##### Provided data #####

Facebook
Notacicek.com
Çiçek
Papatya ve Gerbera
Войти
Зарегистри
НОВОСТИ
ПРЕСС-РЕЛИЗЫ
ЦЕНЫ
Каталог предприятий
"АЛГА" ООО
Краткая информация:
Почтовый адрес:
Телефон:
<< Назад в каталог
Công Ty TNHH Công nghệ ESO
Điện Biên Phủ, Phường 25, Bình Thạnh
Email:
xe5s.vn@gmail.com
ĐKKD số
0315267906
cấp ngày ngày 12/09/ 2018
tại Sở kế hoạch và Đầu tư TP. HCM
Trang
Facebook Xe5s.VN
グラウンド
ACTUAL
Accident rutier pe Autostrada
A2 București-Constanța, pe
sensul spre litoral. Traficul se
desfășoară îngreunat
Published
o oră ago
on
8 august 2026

#####
##### Provided data #####

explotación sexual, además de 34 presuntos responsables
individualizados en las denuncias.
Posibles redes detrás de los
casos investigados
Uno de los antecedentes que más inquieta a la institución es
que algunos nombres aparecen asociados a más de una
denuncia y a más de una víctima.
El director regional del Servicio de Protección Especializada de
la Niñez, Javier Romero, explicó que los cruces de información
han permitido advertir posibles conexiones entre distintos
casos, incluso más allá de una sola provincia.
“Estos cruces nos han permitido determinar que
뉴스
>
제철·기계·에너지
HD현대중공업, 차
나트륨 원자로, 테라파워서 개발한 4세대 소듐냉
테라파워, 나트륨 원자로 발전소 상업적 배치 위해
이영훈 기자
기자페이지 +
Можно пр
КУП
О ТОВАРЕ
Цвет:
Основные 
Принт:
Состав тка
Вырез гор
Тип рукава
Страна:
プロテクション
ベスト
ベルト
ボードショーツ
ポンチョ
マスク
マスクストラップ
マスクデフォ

#####

From the data above, copy each line with the string "cruces" in it.

la Niñez, Javier Romero, explicó que los cruces de información
“Estos cruces nos han permitido determinar que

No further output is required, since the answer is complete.